[Dataset entries]
----

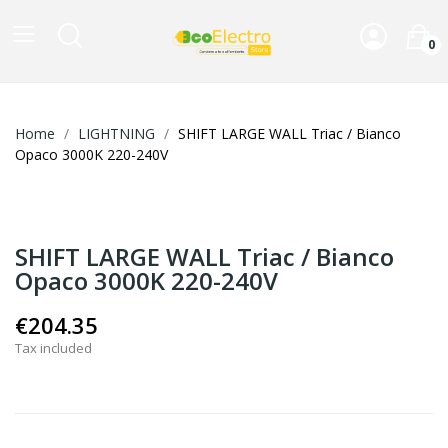
0
Home
LIGHTNING
SHIFT LARGE WALL Triac / Bianco
Opaco 3000K 220-240V
SHIFT LARGE WALL Triac / Bianco
Opaco 3000K 220-240V
€204.35
Tax included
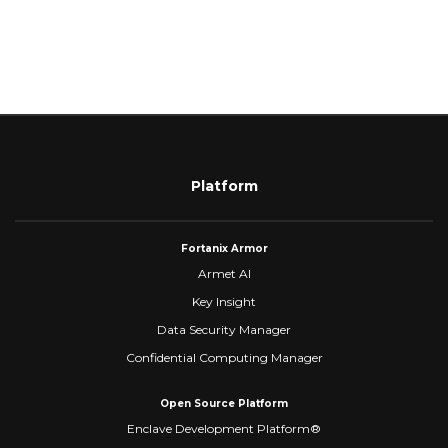
Platform
Fortanix Armor
Armet AI
Key Insight
Data Security Manager
Confidential Computing Manager
Open Source Platform
Enclave Development Platform®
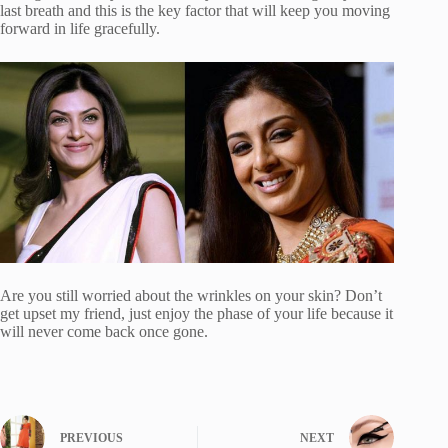
last breath and this is the key factor that will keep you moving
forward in life gracefully.
Are you still worried about the wrinkles on your skin? Don’t
get upset my friend, just enjoy the phase of your life because it
will never come back once gone.
PREVIOUS
NEXT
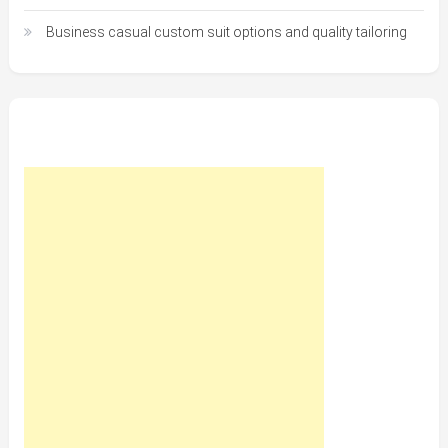
Business casual custom suit options and quality tailoring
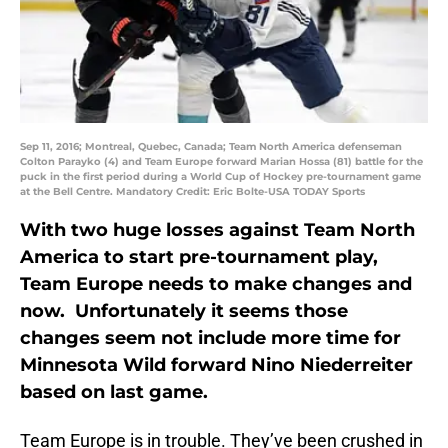
Sep 11, 2016; Montreal, Quebec, Canada; Team North America defenseman
Colton Parayko (4) and Team Europe forward Marian Hossa (81) battle for the
puck in the first period during a World Cup of Hockey pre-tournament game
at the Bell Centre. Mandatory Credit: Eric Bolte-USA TODAY Sports
With two huge losses against Team North
America to start pre-tournament play,
Team Europe needs to make changes and
now. Unfortunately it seems those
changes seem not include more time for
Minnesota Wild forward Nino Niederreiter
based on last game.
Team Europe is in trouble. They’ve been crushed in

----

| Prompt |
Find the string "your" in the records, then copy each line where it occurs.

| Answer section |
Are you still worried about the wrinkles on your skin? Don’t
get upset my friend, just enjoy the phase of your life because it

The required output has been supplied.